英語と米語の違いをスペリングや発音、アクセントを取り上げて言うのは易しいのですが、それ以上にくわしく説明をするのは我々日本人には難しいものです。同じ英語を使う英国人と米国人がその辺りを実際どのように感じているのかをトム・クランシーが英国勤務になった主人公ジャック・ライアン (CIA Agent) の口を借りて、幾つか例を挙げているのが "RED RABBIT" (2002) です。その中からごく一部ですがご紹介します。

(1) The scary part was going to be driving. He'd already bought a Jaguar - pronounced jag-you-ah over here, he'd have to remember - but both times he'd walked to it at the dealership, he'd gone to the left-front door instead of the right. The dealer hadn't laughed at him, but Ryan was sure he'd wanted to. At least he hadn't climbed into the passenger seat by mistake and really made an ass of himself. He'd have to remember all that; the 'right' side of the road was the left. A right turn crossed oncoming traffic, not a left turn. The left lane was the slow lane on the interstates - motorways, he corrected himself. The plugs in the wall were all cockeyed.

(2) The countryside was green and lush. It was a clear day, some white fluffy clouds aloft, and the sky a delightful blue. He'd never experienced rain over here. Yet they had to have it. Every third man on the street carried a furled umbrella. England was just different from America to be dangerous, he decided. There were a lot of similarities, but the differences rose up and bit you on the ass when you least expected them.

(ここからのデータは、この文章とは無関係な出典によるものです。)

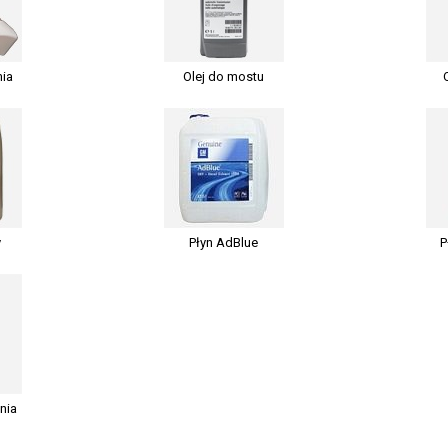
mia
Olej do mostu
y
Płyn AdBlue
P
nia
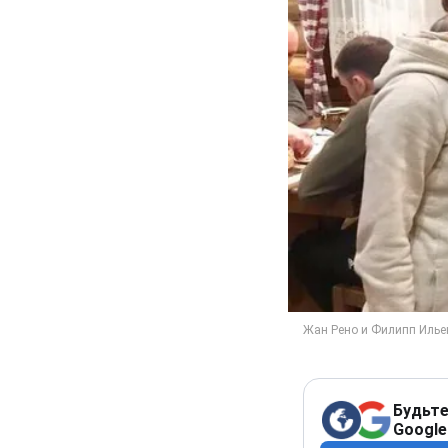
Будьте
Google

(3) Why the hell, Ryan wondered, did you need two spouts to put water in the sink, one for hot and one for cold? At home you just held your hand under the damned spout, but here the water had to mix up in the sink first, and that slowed you down.

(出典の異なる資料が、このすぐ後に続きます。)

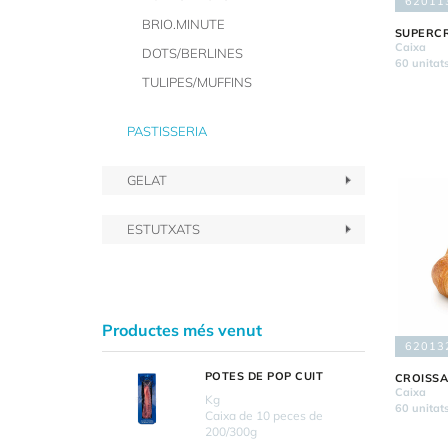
62011
BRIO.MINUTE
SUPERC
Caixa
DOTS/BERLINES
60 unitat
TULIPES/MUFFINS
PASTISSERIA
GELAT
ESTUTXATS
Productes més venut
62013
POTES DE POP CUIT
CROISS
Caixa
Kg
60 unitat
Caixa de 10 peces de
200/300g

(4) The sports page "it was called 'sport' (singular) over here" told Jack everything he'd ever need to know about soccer, which wasn't much.
(5) "Thank you, honey," Ryan acknowledged, turning to the op-ed page(*) of the Times. The letters to the editor here were a positive hoot, and the quality of the writing throughout the papers was superior to anything he found in the American print media. Well, they had invented the language over here, Ryan figured, and fair was fair. The turn of phrase here was often as elegant as poetry, and occasionally too subtle for his American eye to appreciate. He'd pick it up, he figured.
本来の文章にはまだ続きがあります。